## RECORDS SUPPLIED
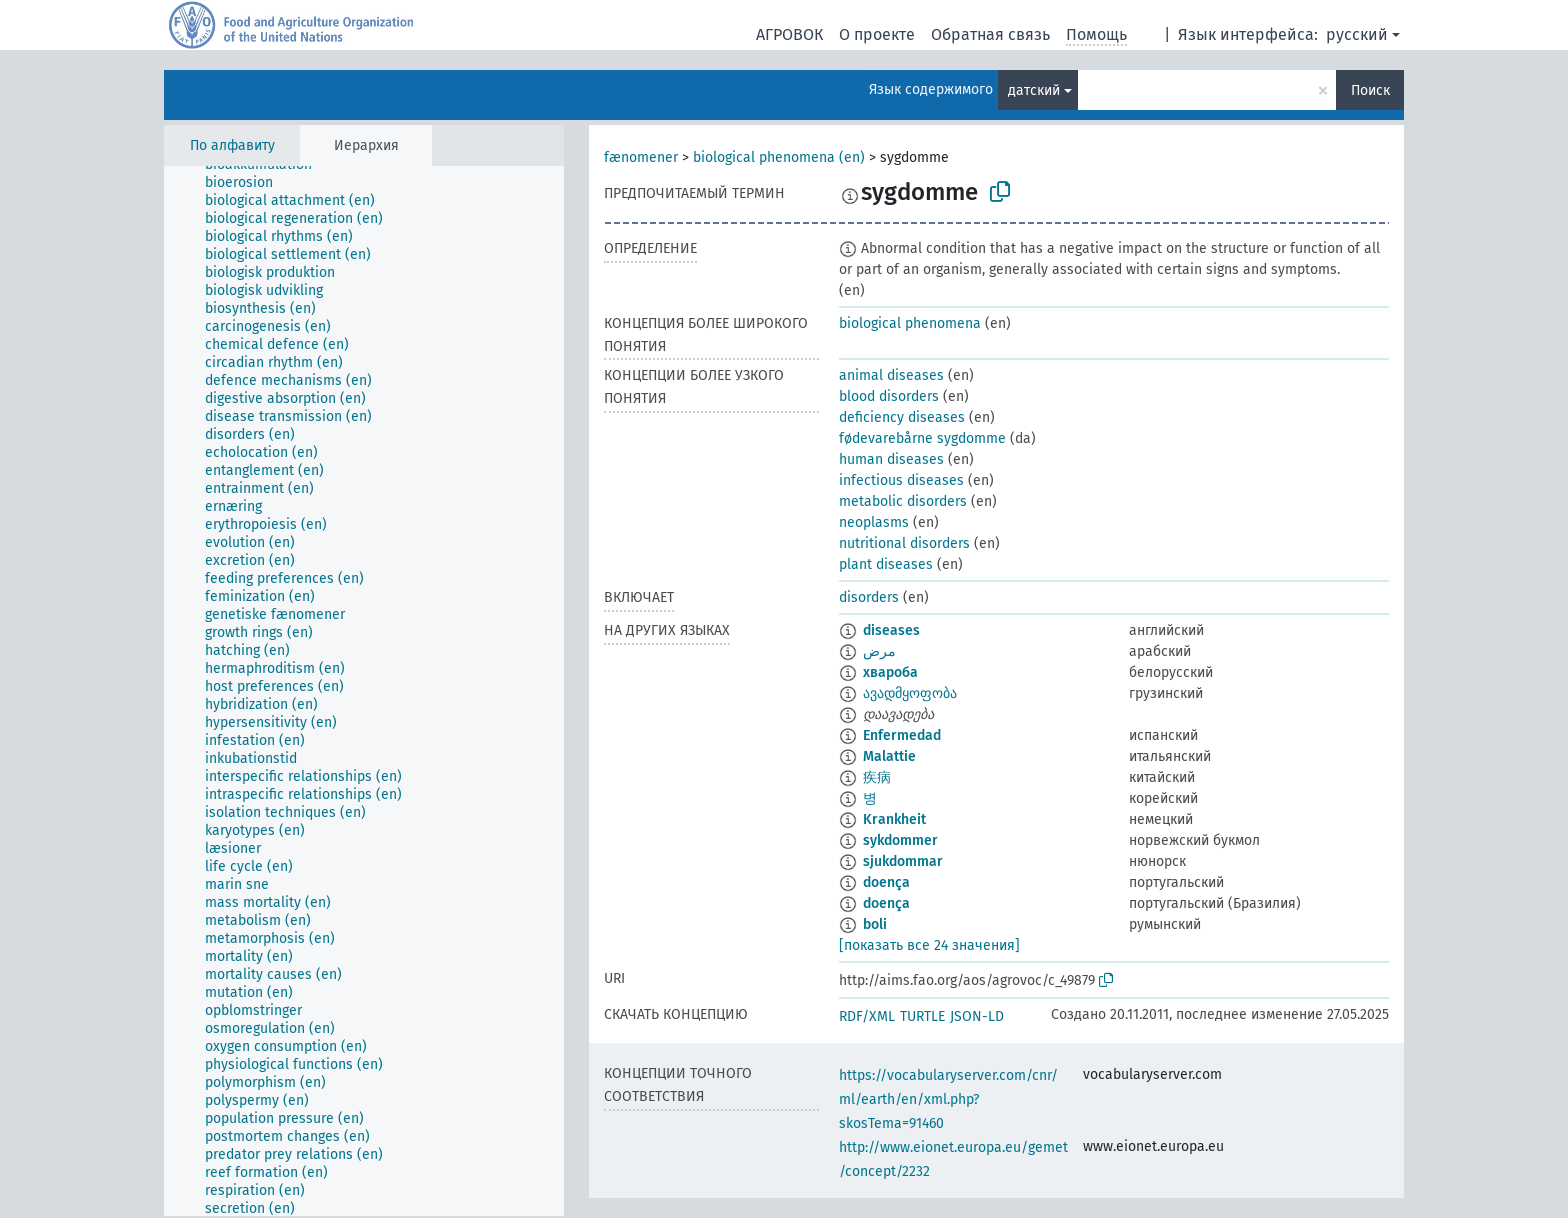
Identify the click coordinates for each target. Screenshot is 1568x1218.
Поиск (1370, 90)
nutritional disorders (904, 543)
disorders (869, 597)
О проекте (877, 34)
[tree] (364, 691)
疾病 (877, 777)
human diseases (891, 459)
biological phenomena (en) (779, 157)
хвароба (890, 672)
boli (875, 924)
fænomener (641, 157)
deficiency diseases (902, 417)
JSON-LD (977, 1016)
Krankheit (894, 819)
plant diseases (886, 564)
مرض (879, 651)
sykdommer (900, 840)
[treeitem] (247, 183)
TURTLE (922, 1016)
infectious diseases (901, 480)
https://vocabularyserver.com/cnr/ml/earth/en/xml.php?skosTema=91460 (948, 1099)
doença (886, 882)
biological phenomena (910, 323)
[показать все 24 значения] (929, 945)
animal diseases (891, 375)
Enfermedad (902, 735)
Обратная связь (990, 34)
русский (1357, 34)
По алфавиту (232, 145)
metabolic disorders (903, 501)
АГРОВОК (789, 34)
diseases (891, 630)
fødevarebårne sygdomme (922, 438)
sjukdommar (903, 861)
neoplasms (874, 522)
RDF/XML (867, 1016)
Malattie (889, 756)
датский (1034, 90)
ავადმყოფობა (910, 693)
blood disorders (889, 396)
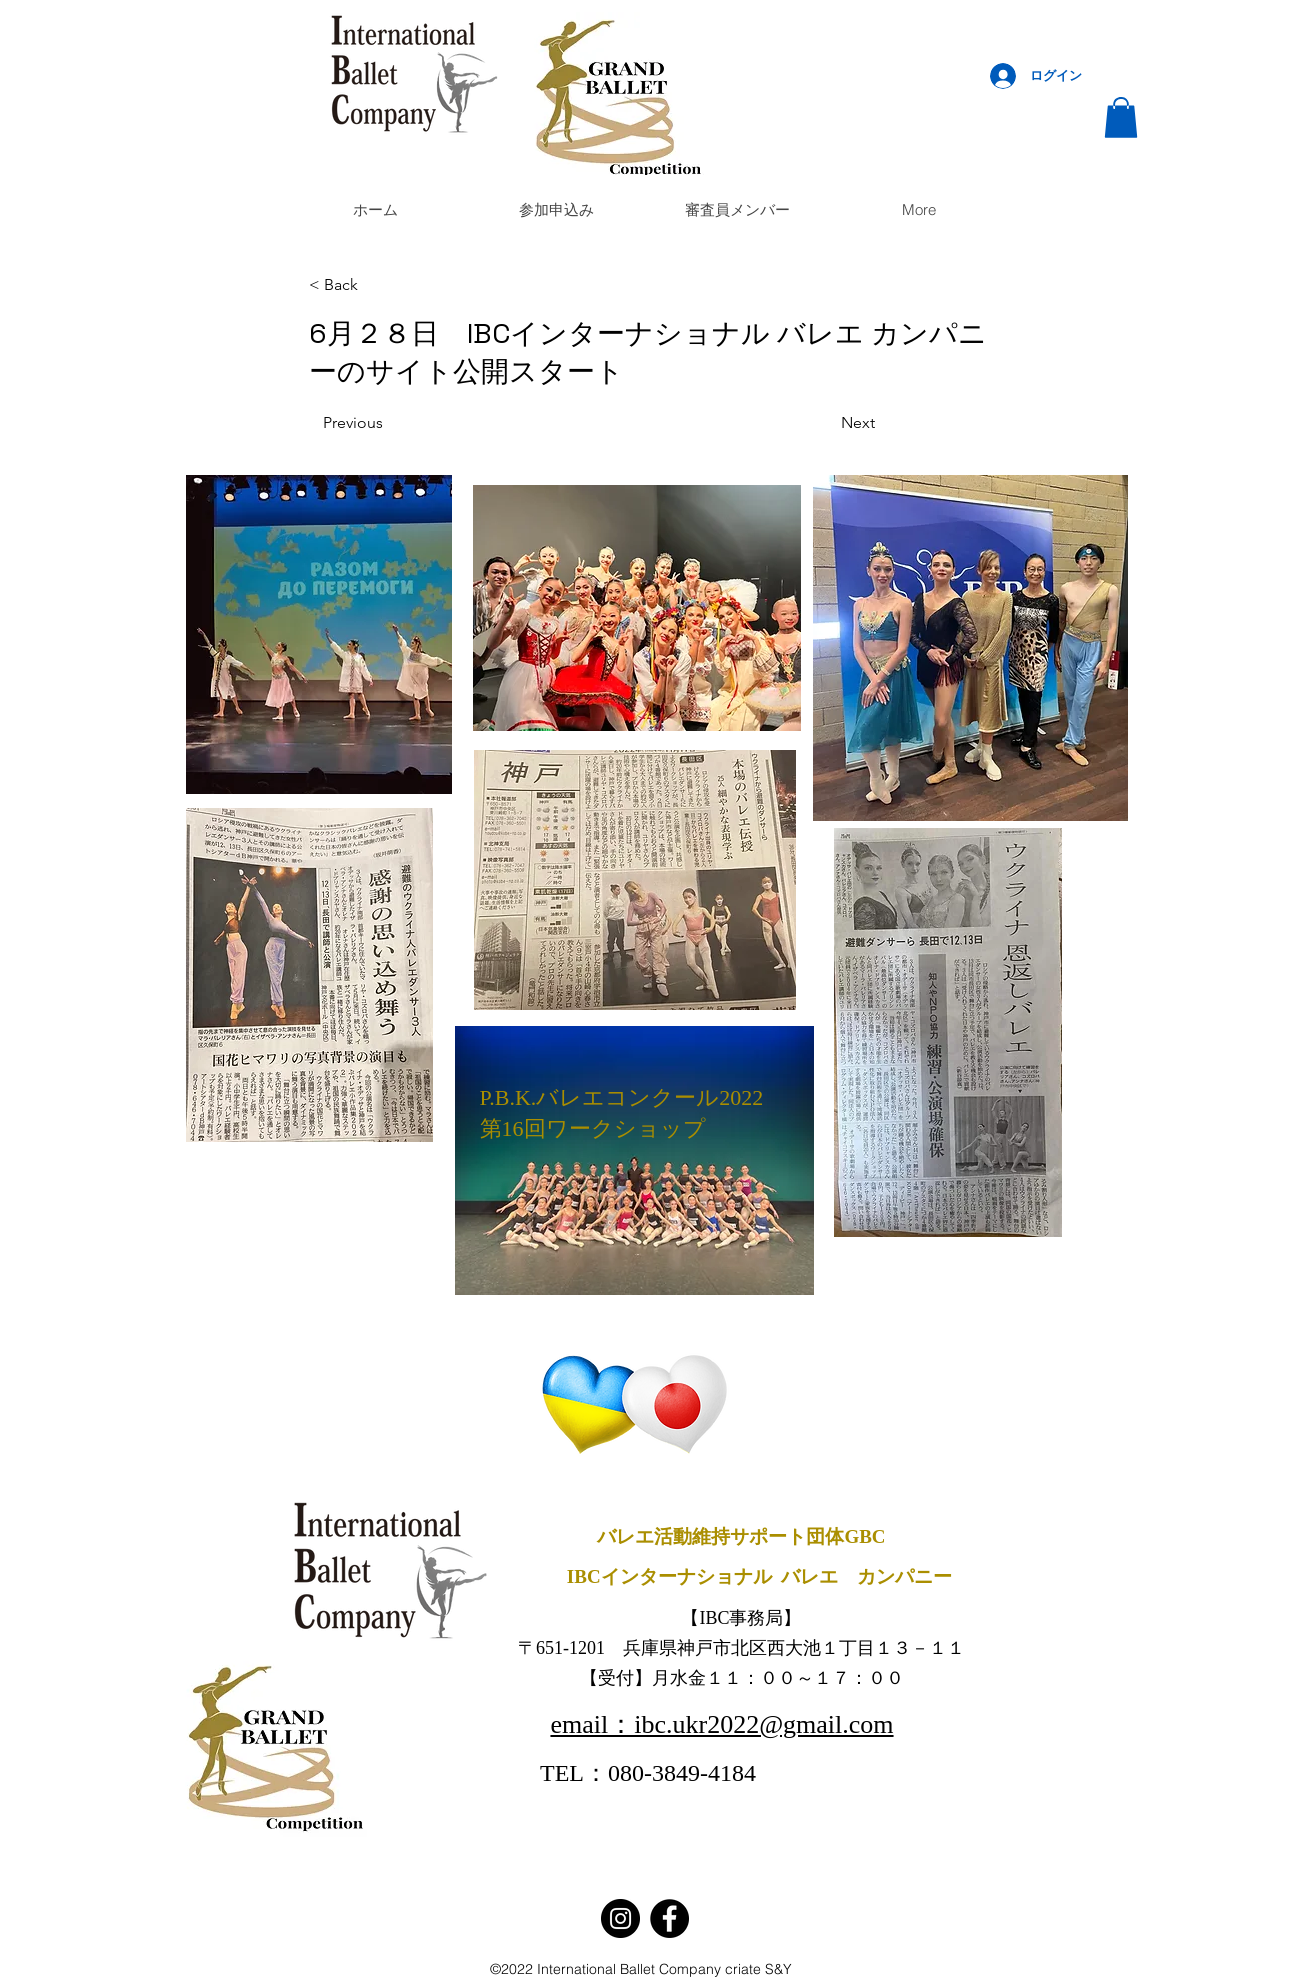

## EXERCISE DIRECTIONS
Go through the records above and return every line that holds the string "phenomena".

## OUTPUT OF THE EXERCISE
biological phenomena (en) (779, 157)
biological phenomena (910, 323)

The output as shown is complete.